18/08/2017

Meu zeloso guardador

Alguém me contou que todas as noites, ao adormecer, dirigia ao seu anjo-da-guarda uma prece que a mãe lhe ensinara quando era criança. Com a minha típica arrogância calvinista, atribuí esta prática ao obscurantismo bíblico em que tantos católicos se autocomprazem, recreando-se num sincretismo morno: consulta-se o horóscopo à hora do almoço, compra-se uma velinha em forma de buda (com o pavio no cocuruto) ao final da tarde e, à noitinha, profere-se uma reza que também a prole de Allan Kardec perfilha. Na ocasião, não censurei a minha amiga, mas o meu sorriso condescendente terá dito a meia palavra que lhe bastava. Contudo insatisfeito, voltei ao assunto dias depois — e pedi-lhe que me recitasse a oração. Para minha surpresa, fê-lo naquele instante. Era, como eu imaginava, uma oração singela, uma versão provavelmente truncada de uma antiga oração ao anjo-custódio. Todavia, a prontidão e a candura com que aquela mulher partilhou comigo a sua oração desarmaram-me. Senti-me envergonhado — em parte por rever em mim a fisionomia daquelas personagens de Flannery O’Connor que desdenham de gente que não tem uma «religião avançada», uma religião purgada de baboseiras, desimpedida de inútil bricabraque: em suma, uma «religião reformada». Mas a funda razão da minha vergonha prendia-se com outra coisa: não ser capaz de me lembrar da última ocasião em que partilhei uma oração com alguém, sem precisar de invocar uma justificação teológica ou literária, como por vezes sucede em aulas ou em ‘ensaios de mesa’ com os actores. Continuo a pensar que, no plano da teologia bíblica, a proliferação de intercessores — Virgem, santos, anjos e toda a corte celestial — redunda na dissolução do papel de Jesus Cristo como único mediador entre Deus e os homens (cf. I Timóteo 2:5 e João 14:6).
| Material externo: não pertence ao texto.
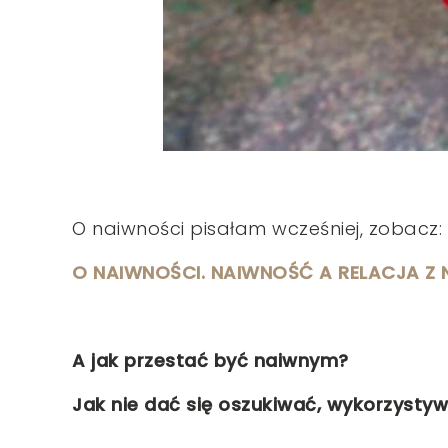
O naiwności pisałam wcześniej, zobacz:
O NAIWNOŚCI. NAIWNOŚĆ A RELACJA Z
A jak przestać być naiwnym?
Jak nie dać się oszukiwać, wykorzysty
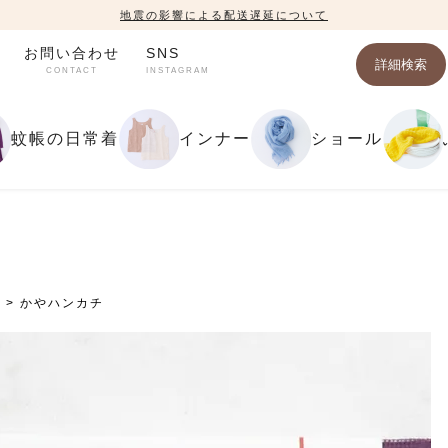
地震の影響による配送遅延について
お問い合わせ
SNS
詳細検索
CONTACT
INSTAGRAM
蚊帳の日常着
インナー
ショール
貨
かやハンカチ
Ainda assim, estranhamente, espero que esta noite a minha amiga não se esqueça de fazer a sua oração.

Agora que volto a pensar nestas coisas, lembro-me de Dietrich Bonhoeffer, o pastor luterano que foi enforcado aos 39 anos no campo de Flossenbürg por ter participado na conspiração que culminou no atentado falhado contra Hitler. A pedido dos seus companheiros na cadeia militar de Tegel, escreveu «orações para presos». Era um dos maiores teólogos do século, e ali estava ele, compondo breves preces matutinas e vespertinas — e «orações para momentos de especial aflição». É um pouco como pedir a um génio da física nuclear que ensine os rudimentos da aritmética a crianças do primeiro ciclo. E, no entanto, o amigo e confidente Eberhard Bethge concluiu que toda a teologia e toda a espiritualidade de Bonhoeffer foram decantadas nessas orações muito simples — escritas para serem partilhadas.